__Your goal__
Quote the records exactly, starting at the first line and stopping after the line with "compteur EDF à Alençon"; skip the pictures.

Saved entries
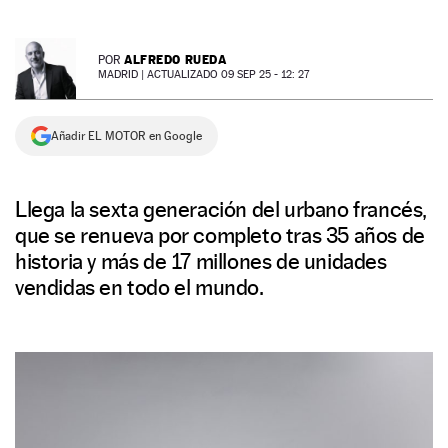
NEWSLETTER
ALFREDO RUEDA
POR
MADRID |
ACTUALIZADO 09 SEP 25 - 12: 27
SÍGUENOS
Añadir EL MOTOR en Google
Llega la sexta generación del urbano francés,
que se renueva por completo tras 35 años de
historia y más de 17 millones de unidades
vendidas en todo el mundo.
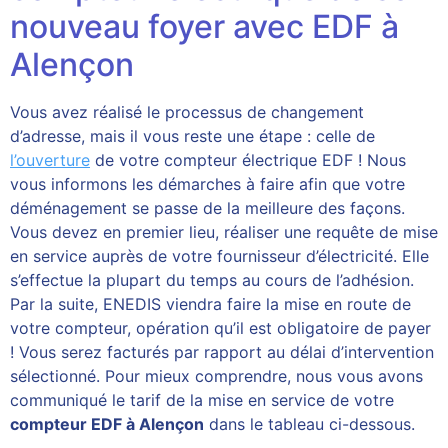
nouveau foyer avec EDF à
Alençon
Vous avez réalisé le processus de changement
d’adresse, mais il vous reste une étape : celle de
l’ouverture
de votre compteur électrique EDF ! Nous
vous informons les démarches à faire afin que votre
déménagement se passe de la meilleure des façons.
Vous devez en premier lieu, réaliser une requête de mise
en service auprès de votre fournisseur d’électricité. Elle
s’effectue la plupart du temps au cours de l’adhésion.
Par la suite, ENEDIS viendra faire la mise en route de
votre compteur, opération qu’il est obligatoire de payer
! Vous serez facturés par rapport au délai d’intervention
sélectionné. Pour mieux comprendre, nous vous avons
communiqué le tarif de la mise en service de votre
compteur EDF à Alençon
dans le tableau ci-dessous.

__Solved problem__
NEWSLETTER
ALFREDO RUEDA
POR
MADRID |
ACTUALIZADO 09 SEP 25 - 12: 27
SÍGUENOS
Añadir EL MOTOR en Google
Llega la sexta generación del urbano francés,
que se renueva por completo tras 35 años de
historia y más de 17 millones de unidades
vendidas en todo el mundo.
nouveau foyer avec EDF à
Alençon
Vous avez réalisé le processus de changement
d’adresse, mais il vous reste une étape : celle de
l’ouverture
de votre compteur électrique EDF ! Nous
vous informons les démarches à faire afin que votre
déménagement se passe de la meilleure des façons.
Vous devez en premier lieu, réaliser une requête de mise
en service auprès de votre fournisseur d’électricité. Elle
s’effectue la plupart du temps au cours de l’adhésion.
Par la suite, ENEDIS viendra faire la mise en route de
votre compteur, opération qu’il est obligatoire de payer
! Vous serez facturés par rapport au délai d’intervention
sélectionné. Pour mieux comprendre, nous vous avons
communiqué le tarif de la mise en service de votre
compteur EDF à Alençon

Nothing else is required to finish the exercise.